A inflação oficial do país desacelerou e ficou em 0,07% em julho, após registrar 0,16% em junho, segundo dados divulgados nesta terça-feira (11) pelo Instituto Brasileiro de Geografia e Estatística (IBGE).

Com o resultado, o Índice Nacional de Preços ao Consumidor Amplo (IPCA) acumula alta de 3,44% em 2026 e de 4,44% nos últimos 12 meses, permanecendo acima da meta de 3% estabelecida pelo Conselho Monetário Nacional, mas ainda abaixo do teto de 4,5%.

O principal impacto do mês veio do grupo Habitação, que avançou 0,99%, impulsionado pelo aumento da energia elétrica residencial. A conta de luz passou de alta de 1,53% em junho para 3,09% em julho, influenciada pela bandeira tarifária amarela e reajustes aplicados em concessionárias de diferentes regiões do país.
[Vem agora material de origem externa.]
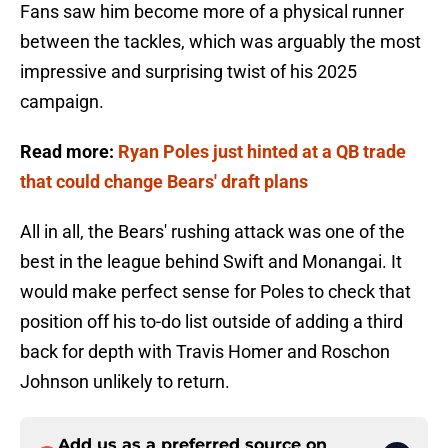
Fans saw him become more of a physical runner
between the tackles, which was arguably the most
impressive and surprising twist of his 2025
campaign.
Read more:
Ryan Poles just hinted at a QB trade
that could change Bears' draft plans
All in all, the Bears' rushing attack was one of the
best in the league behind Swift and Monangai. It
would make perfect sense for Poles to check that
position off his to-do list outside of adding a third
back for depth with Travis Homer and Roschon
Johnson unlikely to return.
Add us as a preferred source on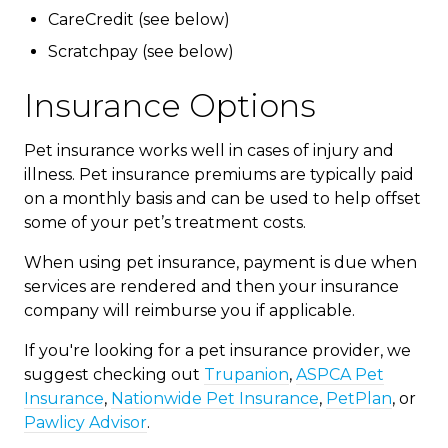
CareCredit (see below)
Scratchpay (see below)
Insurance Options
Pet insurance works well in cases of injury and
illness. Pet insurance premiums are typically paid
on a monthly basis and can be used to help offset
some of your pet’s treatment costs.
When using pet insurance, payment is due when
services are rendered and then your insurance
company will reimburse you if applicable.
If you're looking for a pet insurance provider, we
suggest checking out
Trupanion
,
ASPCA Pet
Insurance
,
Nationwide Pet Insurance
,
PetPlan
, or
Pawlicy Advisor
.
Outro destaque foi o grupo Saúde e Cuidados Pessoais, que subiu 0,40%, refletindo os reajustes autorizados pela Agência Nacional de Saúde Suplementar (ANS) nos planos de saúde.

Por outro lado, os combustíveis ajudaram a conter a inflação. O grupo Transportes registrou queda nos preços do etanol (-2,26%), gasolina (-1,37%), óleo diesel (-1,22%) e gás veicular (-0,08%).

A alimentação também contribuiu para a desaceleração. O grupo Alimentação e Bebidas caiu 0,67%, com destaque para as reduções nos preços do tomate (-29,09%), batata-inglesa (-19,59%), cenoura (-14,41%) e café moído (-2,45%).

Entre as altas, chamaram atenção o leite longa vida, com aumento de 2,47%, e as frutas, que subiram 1,20%.

Já o Índice Nacional de Preços ao Consumidor (INPC), utilizado como referência para reajustes do salário mínimo e benefícios sociais, registrou variação de -0,01% em julho. No acumulado de 12 meses, o indicador soma alta de 4,10%.